Friday, July 15, 2005

Dissertation Update: French literature and mud-pies

I spent the week slogging through the doldrums of French language journals. The sources certainly aren’t convenient but they are important. The extant English literature on the Renaissance machine books is written from a narrative history perspective and dates from the 1970s. French researchers have critically addressed authors like Besson and Ramelli within the last ten years. That research has to make its way back into English.

My Dartonesque cycle of Renaissance machine books continues. I’m slowly filling in the details of the authors, publishers, engravers, and booksellers of the time. Understanding readers is a bit trickier. The intended readers of Besson and Ramelli’s work were patrons and royalty. As evidenced by Hooke’s purchase of a Spanish translation of Besson, there were readers across several centuries and continents. The differences between the readership of Besson and Ramelli are of some interest. Ramelli published privately and maintained control of his plates. The single edition of his work was quickly lapped up by the aristocracy and Ramelli and his sons became much ballyhooed ingenieurs de roi.

Besson was a protestant. After finding some initial royal patronage his career went downhill. He died penniless in Paris in 1573. His family had already fled to Geneva. We know that Besson’s engraver contacted his wife in Geneva about selling some “hardes.” scholars assume he was referring to the book plates. These plates were passed around among various publishers who ran their own editions in various translations. Throughout the progression of the editions, we witness multiple phenomena of degraded quality: etching clarity, translation fidelity, paper weight, and publisher status. Eventually a cheap Spanish translation of Besson appeared in London at Pitts the bookseller. Robert Hooke purchased it for seven shillings on Wednesday August 20 1673 (but paid on the 25th). Hooke makes no mention of Ramelli and may have been completely unaware of his work (although he did own a copy of Böckler’s machine book which extensively borrowed from/plagiarized Ramelli).

One issue I’ve run into with the cycle is the engine of movement (Ramelli was very concerned with engines for his machines!). Darnton refers to economic, legal, and social influences as prime movers. There is considerable literature and conjecture on these issues in era of the machine books. Unfortunately, I find it difficult to reconcile the hermetic simplicity of the cycle of the book with the inherent messiness of these engines. Latour’s admonition that the engine of scientific and technical inscriptions is the enrollment of allies for establishing validity claims just doesn’t seem to work in this context. And I’m not sure why yet.

One thought of mine has to do with the way we construct actants. From an economics perspective, actants are often interpreted as disinterested individuals. From a Latourian perspective, the actants seem to be interested individuals. From a history of technology perspective, the actants are primary technological components (e.g., the crown gear, the pinion, the block, etc.) that wage battle and combine in some form of material agency. Reconciling these tensions will take some work.

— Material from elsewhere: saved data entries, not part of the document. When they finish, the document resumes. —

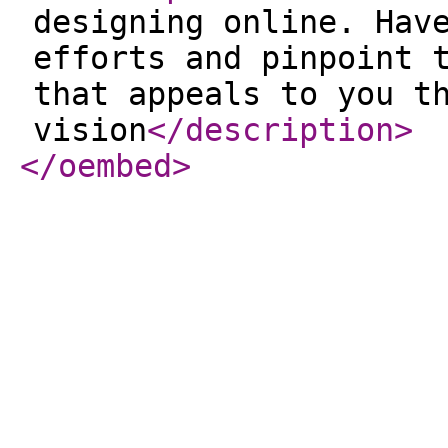
designing online. Hav
efforts and pinpoint 
that appeals to you t
vision
</description
>
</oembed
>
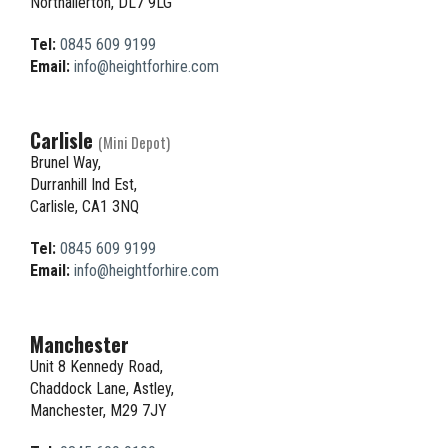
Northallerton, DL7 9LG
Tel:
0845 609 9199
Email:
info@heightforhire.com
Carlisle
(Mini Depot)
Brunel Way,
Durranhill Ind Est,
Carlisle, CA1 3NQ
Tel:
0845 609 9199
Email:
info@heightforhire.com
Manchester
Unit 8 Kennedy Road,
Chaddock Lane, Astley,
Manchester, M29 7JY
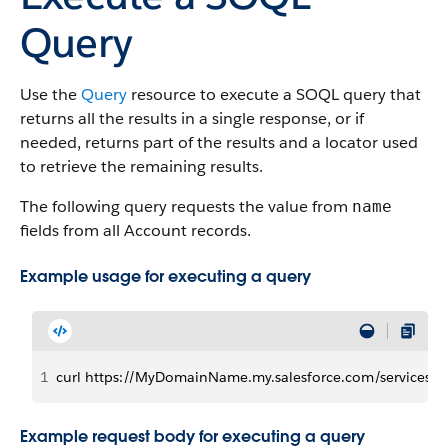
Query
Use the
Query
resource to execute a SOQL query that
returns all the results in a single response, or if
needed, returns part of the results and a locator used
to retrieve the remaining results.
The following query requests the value from
name
fields from all Account records.
Example usage for executing a query
1
curl https://MyDomainName.my.salesforce.com/services/d
Example request body for executing a query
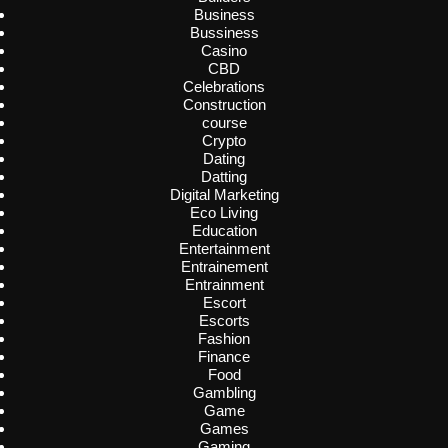
Business
Bussiness
Casino
CBD
Celebrations
Construction
course
Crypto
Dating
Datting
Digital Marketing
Eco Living
Education
Entertainment
Entrainement
Entrainment
Escort
Escorts
Fashion
Finance
Food
Gambling
Game
Games
Gaming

The handbooks of the distant past are only one half of this project. The other half is Architectural Graphic Standards. Unexpectedly, and with the help of some Inter-Library Loans librarians, I’ve gained some traction. I’m not alone in my interest with AGS. A researcher in Georgia named George Barnett Johnson is conducting ongoing research to determine the ways in which AGS has shaped the discourse of professional architecture. While his focus is on the profession, mine is on the artifact itself and the genre it represents. Regardless, it’s oddly heartening to know that I’m not alone.

I’ve also started putting together some of the threads behind the MasterFormat of the Construction Specifications Institute (CSI). After tracking down some early technical reports published by the CSI and some early versions of the MasterFormat I’m starting to discern some patterns. At this point, I’m still not sure where these threads will lead or how they’ll reconcile with the overall story arc of technical handbooks.

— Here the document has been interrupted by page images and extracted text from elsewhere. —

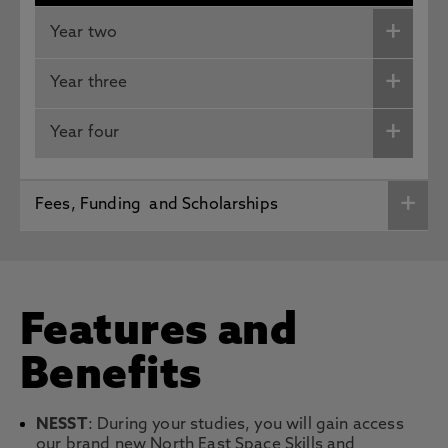
Year two
Year three
Year four
Fees, Funding and Scholarships
Features and
Benefits
NESST
: During your studies, you will gain access
our brand new North East Space Skills and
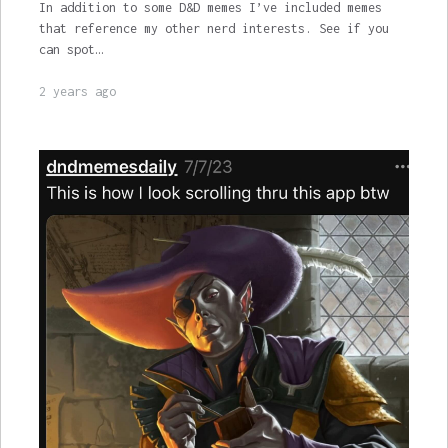
In addition to some D&D memes I’ve included memes
that reference my other nerd interests. See if you
can spot…
2 years ago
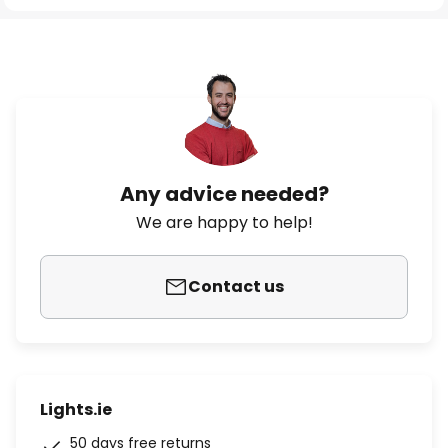
Any advice needed?
We are happy to help!
Contact us
Lights.ie
50 days free returns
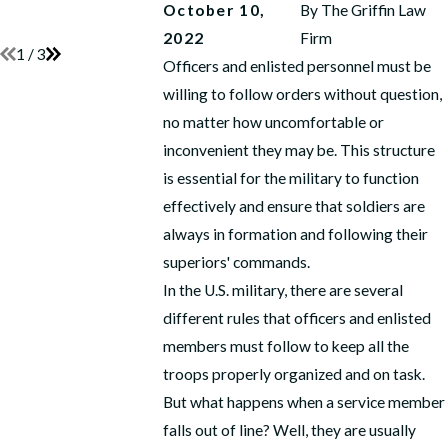
Anchor
READ MORE
October 10,
By
The Griffin Law
READ MORE
2022
Firm
1
/
3
Officers and enlisted personnel must be
willing to follow orders without question,
no matter how uncomfortable or
inconvenient they may be. This structure
is essential for the military to function
effectively and ensure that soldiers are
always in formation and following their
superiors' commands.
In the U.S. military, there are several
different rules that officers and enlisted
members must follow to keep all the
troops properly organized and on task.
But what happens when a service member
falls out of line? Well, they are usually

My ongoing efforts with both parts of this project have led me to one place: methodology. I still feel like a kid building mud pies in a sandbox rather than a technician building a stable structure of research. I’ve backtracked slightly to review literature related to my topic (I seem to remember something from my intro to research methods course: “Step 1: Literature Review”!). I’m rereading this literature not to understand “what” questions were addressed but rather “how” those questions were addressed from the perspective of different disciplinary approaches. My preliminary efforts are starting to take a form recognizable to anyone with an MLIS: the annotated bibliography. Hopefully, it will get me through this mud-pie phase.

I’m slowly getting there. When I know what “there” is, I’ll take another run at the proposal.